====== Excerpted records

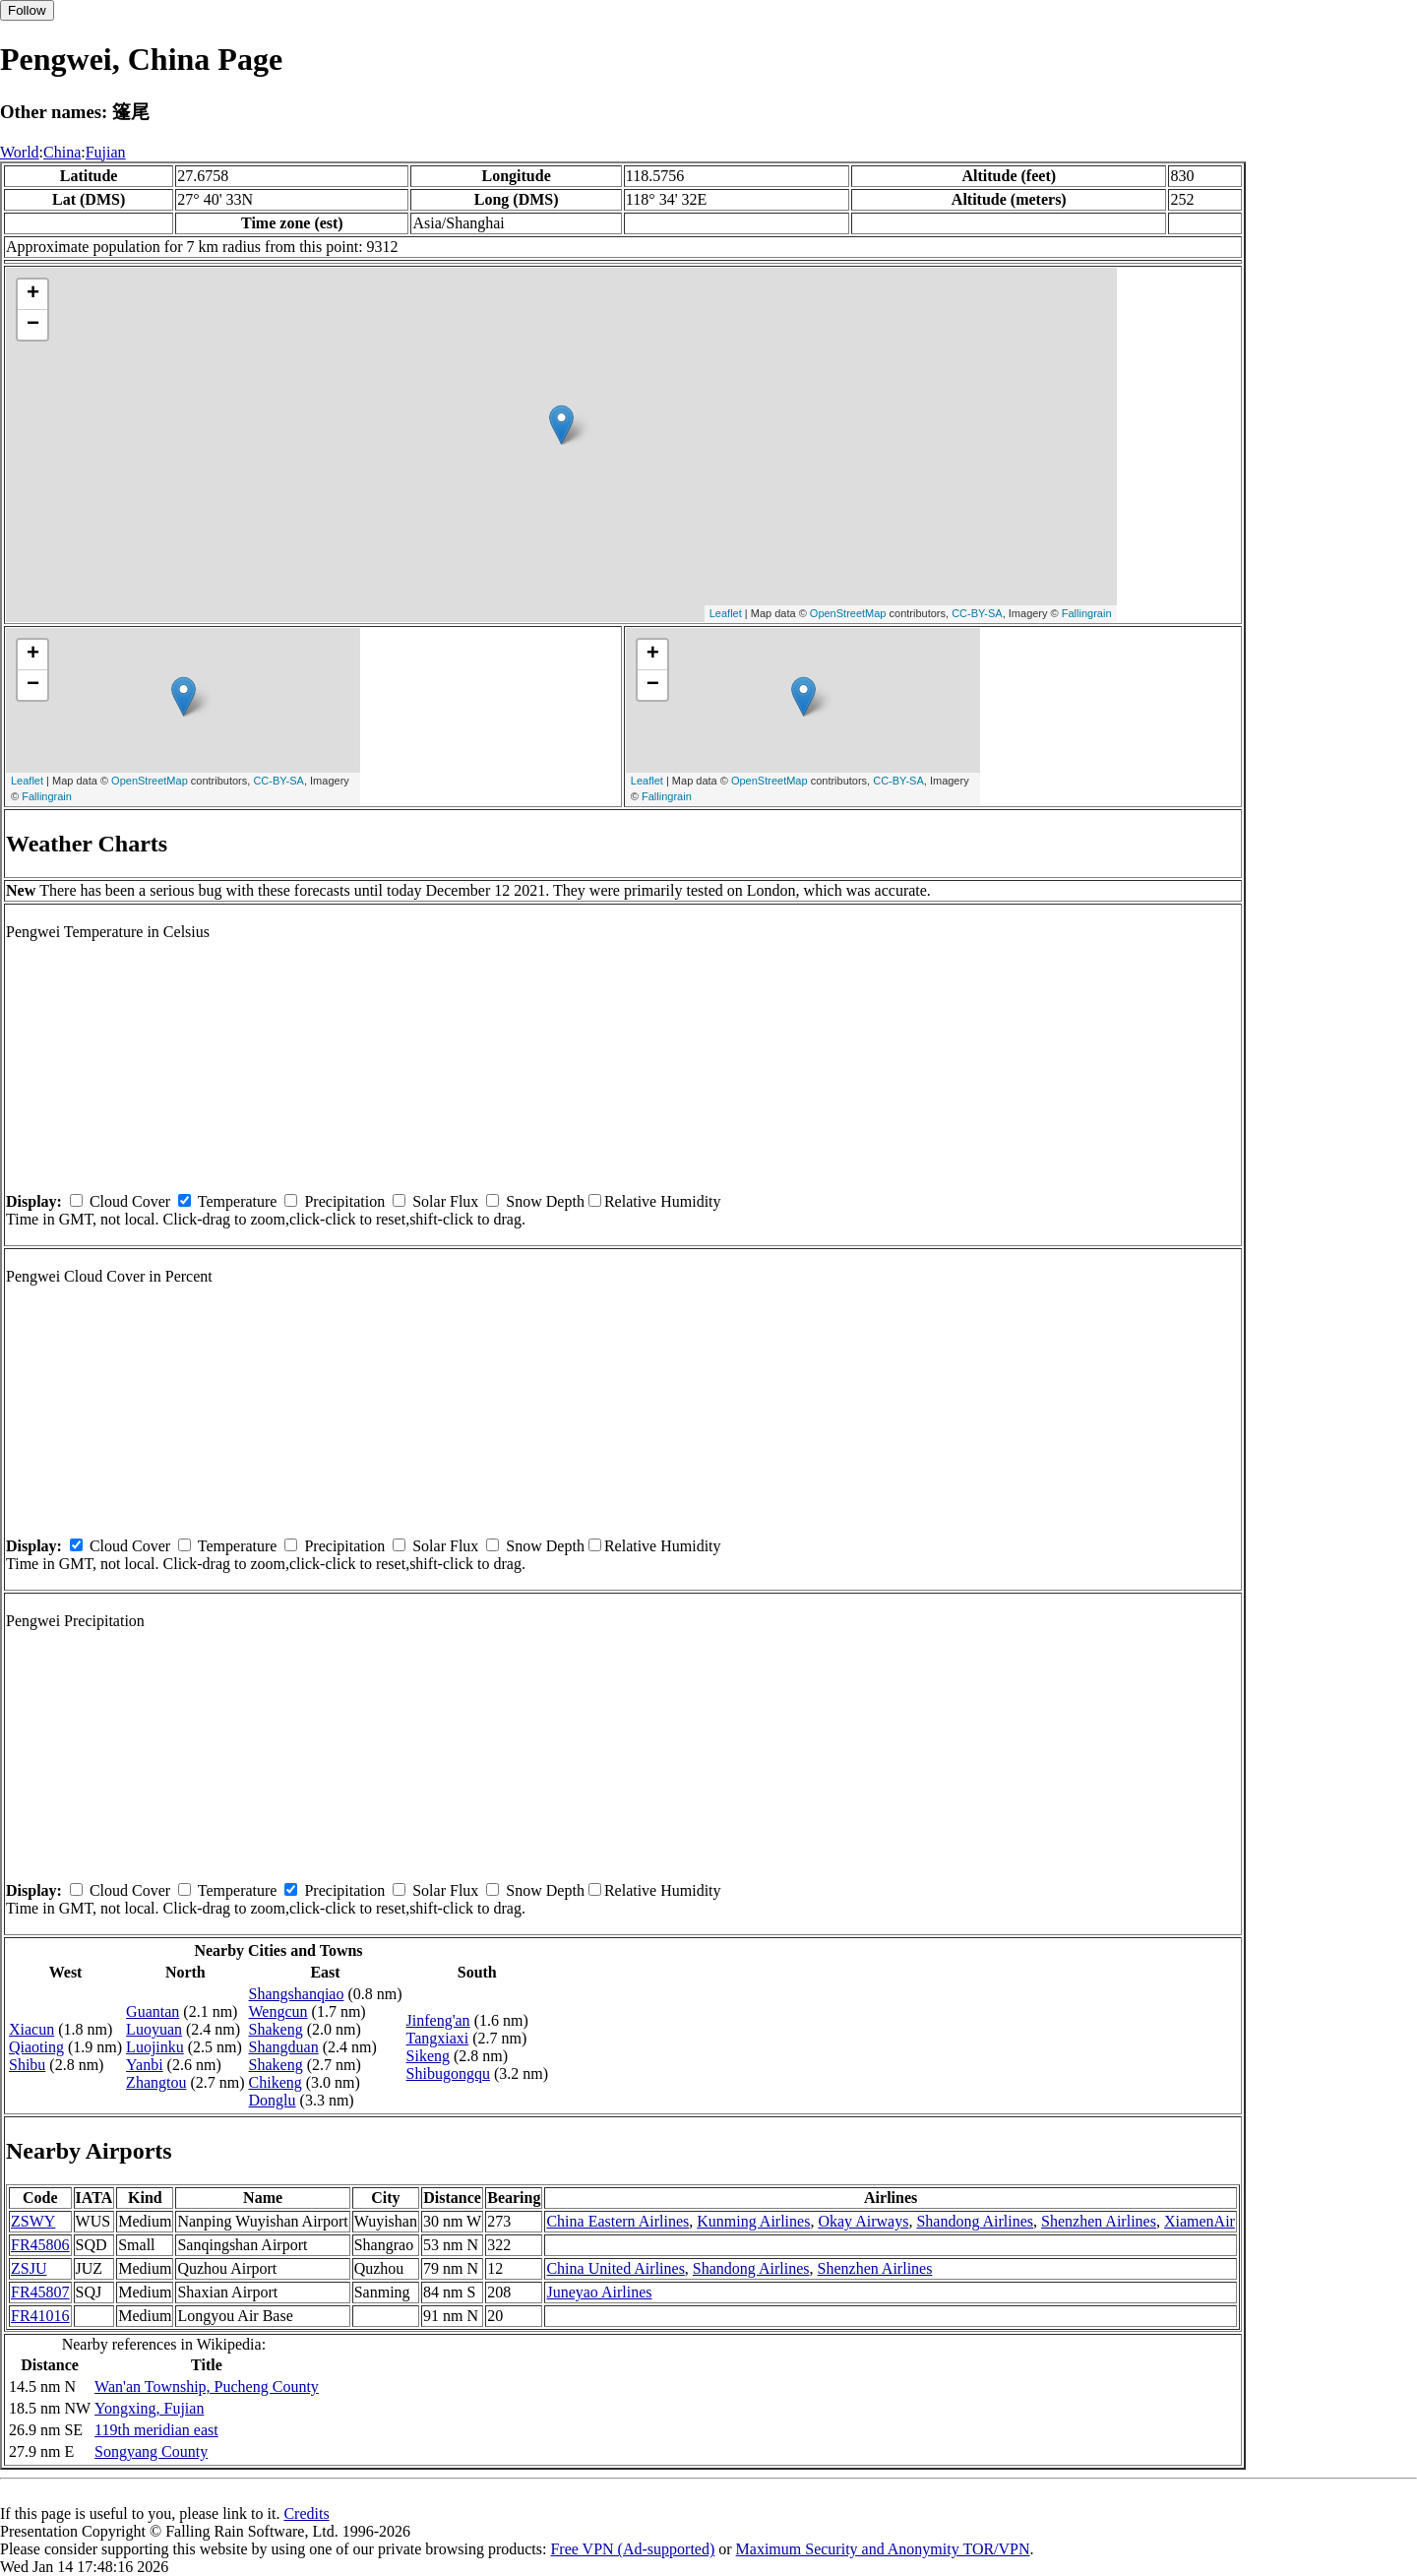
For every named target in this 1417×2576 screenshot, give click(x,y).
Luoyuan (154, 2029)
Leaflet (725, 613)
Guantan (152, 2011)
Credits (306, 2513)
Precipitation (344, 1201)
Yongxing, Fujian (149, 2408)
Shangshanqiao (296, 1993)
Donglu (272, 2100)
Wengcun (278, 2011)
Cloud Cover (130, 1201)
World (19, 152)
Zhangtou (156, 2082)
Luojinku (155, 2047)
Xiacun (31, 2029)
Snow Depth (545, 1201)
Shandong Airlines (974, 2221)
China (62, 152)
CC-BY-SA (977, 613)
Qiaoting (36, 2047)
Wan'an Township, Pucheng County (206, 2386)
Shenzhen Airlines (1098, 2221)
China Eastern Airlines (617, 2221)
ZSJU (28, 2268)
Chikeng (275, 2082)
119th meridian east (156, 2429)
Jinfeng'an (438, 2020)
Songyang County (151, 2451)
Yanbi (144, 2064)
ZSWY (33, 2221)
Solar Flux (445, 1201)
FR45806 (40, 2244)
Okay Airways (863, 2221)
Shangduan (284, 2047)
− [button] (33, 325)
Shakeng (276, 2029)
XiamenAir (1199, 2221)
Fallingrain (1087, 613)
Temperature (237, 1201)
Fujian (106, 152)
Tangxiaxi (437, 2038)
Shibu (27, 2064)
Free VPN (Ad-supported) (632, 2549)
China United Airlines (615, 2268)
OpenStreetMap (848, 613)
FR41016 (40, 2315)
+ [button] (33, 294)
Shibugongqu (448, 2073)
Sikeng (428, 2055)
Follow (27, 10)
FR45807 (40, 2292)
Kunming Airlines (753, 2221)
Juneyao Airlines (598, 2292)
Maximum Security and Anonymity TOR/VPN (883, 2549)
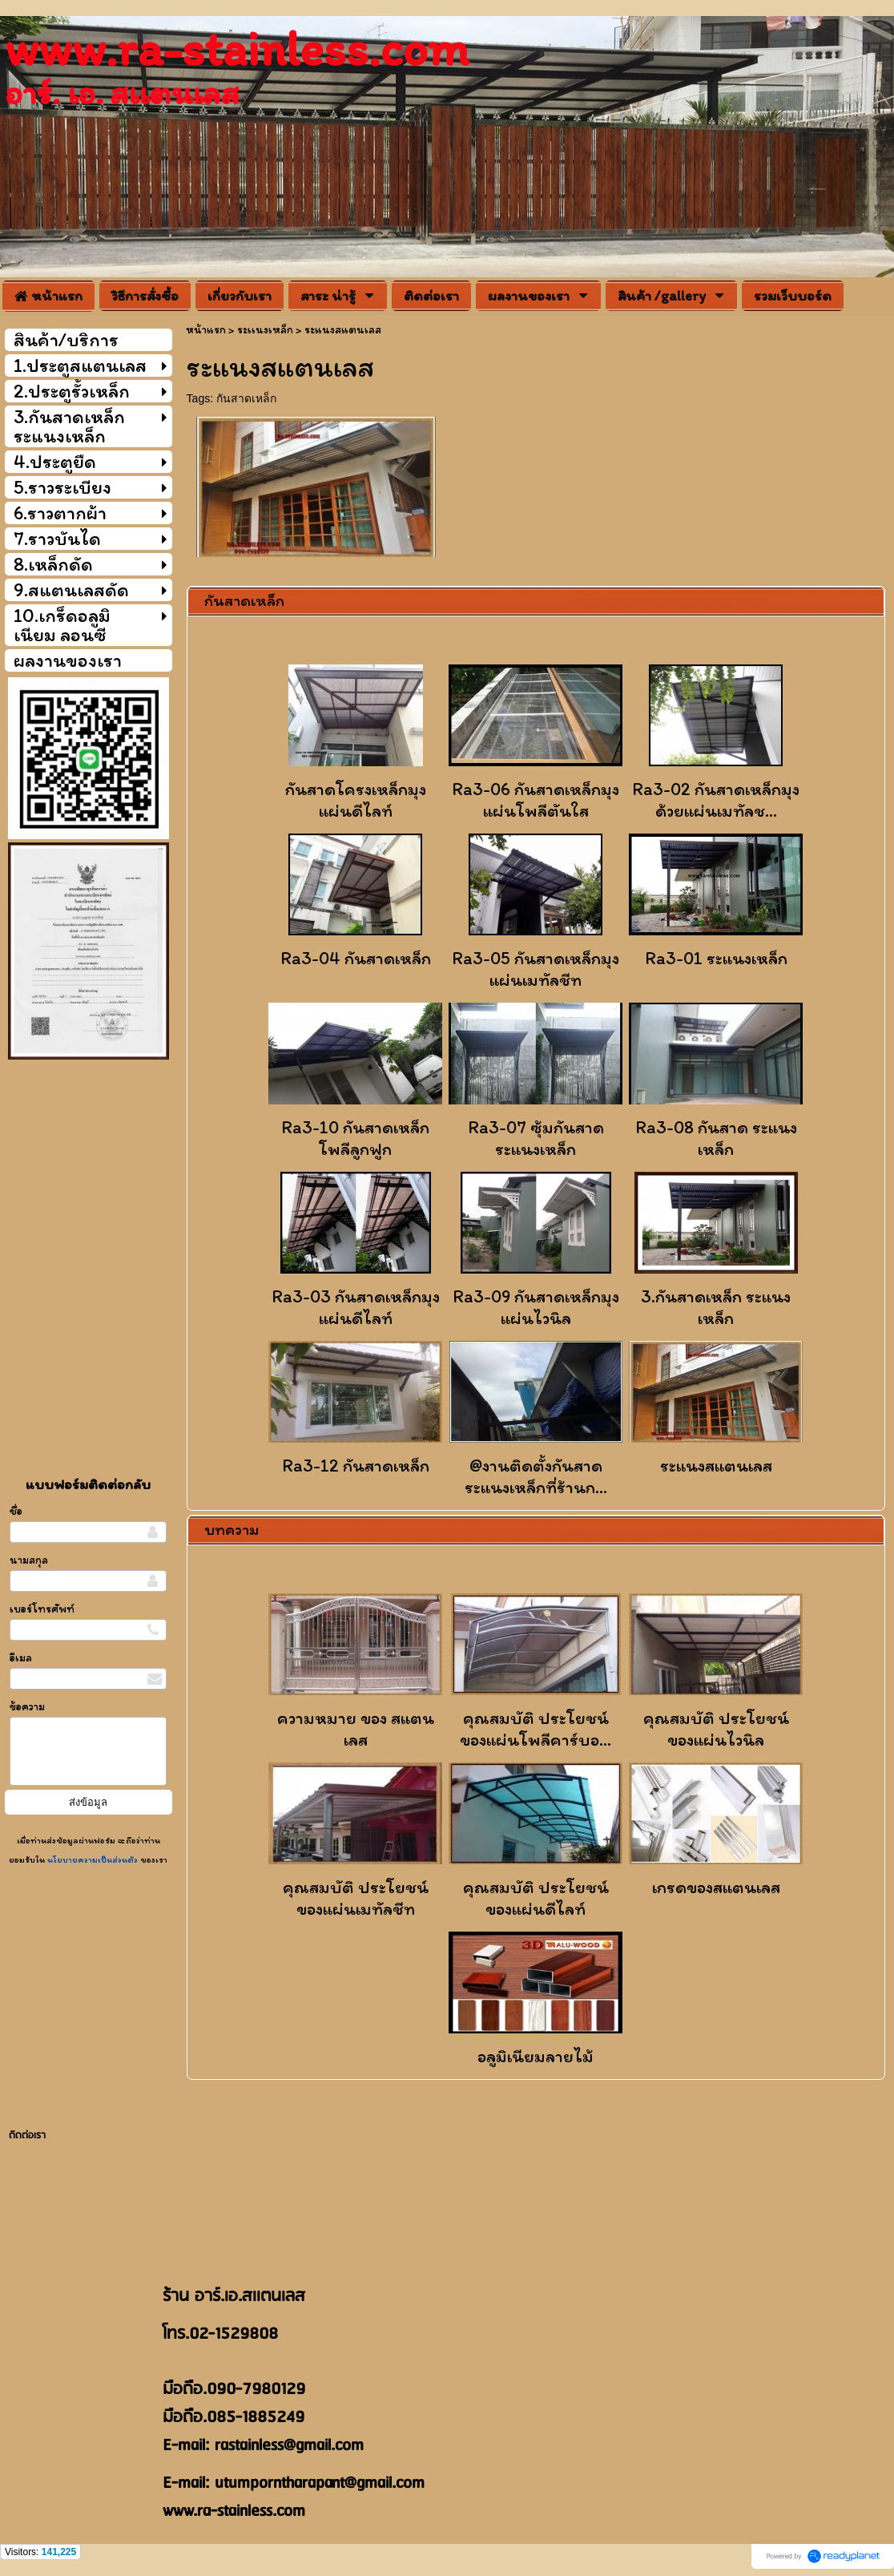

============

### Instructions for the task
Copy only this, please: the line with "FR41016 (40, 2315)" and every line after it through the end of the data, with no pictures.

### Response to this exercise
FR41016 (40, 2315)
+ [button] (33, 294)
Shibugongqu (448, 2073)
Sikeng (428, 2055)
Follow (27, 10)
FR45807 (40, 2292)
Kunming Airlines (753, 2221)
Juneyao Airlines (598, 2292)
Maximum Security and Anonymity TOR/VPN (883, 2549)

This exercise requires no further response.